Data excerpts

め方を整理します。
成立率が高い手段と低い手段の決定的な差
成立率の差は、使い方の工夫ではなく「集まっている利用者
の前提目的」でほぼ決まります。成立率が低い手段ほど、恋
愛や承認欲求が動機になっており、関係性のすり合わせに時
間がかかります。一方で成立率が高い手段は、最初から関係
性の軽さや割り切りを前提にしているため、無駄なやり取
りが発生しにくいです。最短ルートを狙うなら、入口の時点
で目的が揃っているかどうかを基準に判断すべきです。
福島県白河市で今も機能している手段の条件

**What you need to do:** Every line of the data is to be printed again exactly.

**Written solution:**
め方を整理します。
成立率が高い手段と低い手段の決定的な差
成立率の差は、使い方の工夫ではなく「集まっている利用者
の前提目的」でほぼ決まります。成立率が低い手段ほど、恋
愛や承認欲求が動機になっており、関係性のすり合わせに時
間がかかります。一方で成立率が高い手段は、最初から関係
性の軽さや割り切りを前提にしているため、無駄なやり取
りが発生しにくいです。最短ルートを狙うなら、入口の時点
で目的が揃っているかどうかを基準に判断すべきです。
福島県白河市で今も機能している手段の条件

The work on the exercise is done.